Demographic factors—especially the age of the population—also contribute to trends in labor force participation. Compared to prime working-age Californians (ages 25–54), older and younger Californians typically participate in the workforce at lower rates, and during the pandemic, both groups dropped out of the labor force at higher rates. Labor force participation among older and younger workers still lags, though national evidence suggests the pace of older workers coming out of retirement is picking up, potentially influenced by strong wage opportunities.
Labor force participation has fully recovered for those of prime working age, but there are some notable patterns:
- Gender: Women’s labor force participation initially fell more than men’s— by 7% in the early pandemic period (end of 2019 to mid-2020)—but is now 1.5% above pre-pandemic levels.
- Race: In early 2020, African Americans experienced the largest labor force drop across racial/ethnic groups, and their labor force participation remains nearly 3% lower than pre-pandemic.

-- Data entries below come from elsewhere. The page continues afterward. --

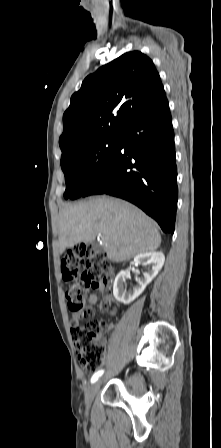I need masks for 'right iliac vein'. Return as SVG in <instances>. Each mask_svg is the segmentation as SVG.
Returning a JSON list of instances; mask_svg holds the SVG:
<instances>
[{
	"label": "right iliac vein",
	"instance_id": "right-iliac-vein-1",
	"mask_svg": "<svg viewBox=\"0 0 221 448\" xmlns=\"http://www.w3.org/2000/svg\"><path fill=\"white\" fill-rule=\"evenodd\" d=\"M101 382H102V379L97 380L94 384H92L89 387L88 391L86 392L85 402H86L87 407L91 406L94 397L96 396L97 392L100 389Z\"/></svg>",
	"mask_w": 221,
	"mask_h": 448
}]
</instances>
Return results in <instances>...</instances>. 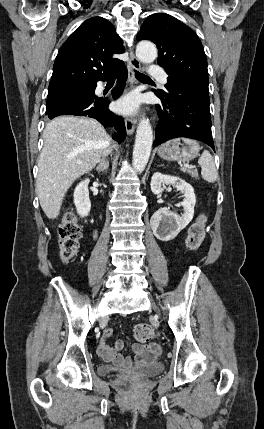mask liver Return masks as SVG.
<instances>
[{
  "label": "liver",
  "mask_w": 264,
  "mask_h": 429,
  "mask_svg": "<svg viewBox=\"0 0 264 429\" xmlns=\"http://www.w3.org/2000/svg\"><path fill=\"white\" fill-rule=\"evenodd\" d=\"M43 138L36 192L45 215L55 219L67 190L107 154L111 139L98 121L72 116L50 121Z\"/></svg>",
  "instance_id": "1"
}]
</instances>
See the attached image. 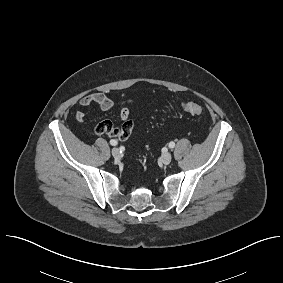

While participation fell the least for white individuals, their rate lags behind pre-pandemic levels by nearly 2%. Conversely, participation is now higher for Asian and Latino individuals compared to before the pandemic.
- Education: Initial labor force drops were lowest for college-educated workers. However, by 2022, the recovery shows an inconsistent pattern: labor force participation now exceeds pre-pandemic levels for those with a college degree and those with at most a high school diploma, but participation still lags for those with some college and those without a high school diploma.
For now, strong wage growth appears to be contributing to increases in labor force participation. But over time, worker reshuffling will likely recede, and wage pressure due to inflation may also recede if the Federal Reserve’s inflation controls are effective. In the long term, supporting labor force participation and boosting productivity are key for the state’s economy, especially given slowed population growth and an aging population.
The policies needed to achieve these goals are wide-ranging. Improving child and dependent care as well as family leave would foster parents’ labor force participation, while health insurance and broad access to care support Californians’ ability to work. Meanwhile, education and training allow workers to take advantage of opportunities within or across sectors; the decline in college enrollment today may mean young Californians are opting for short-term wage gains to meet economic needs, but in the long term their economic mobility and our workforce benefit from increased educational attainment.
The pandemic highlighted how interconnected the economy is with our home lives and our health care and educational systems. A strong workforce for California will depend on strengthening supports in each of these areas as we move beyond the pandemic.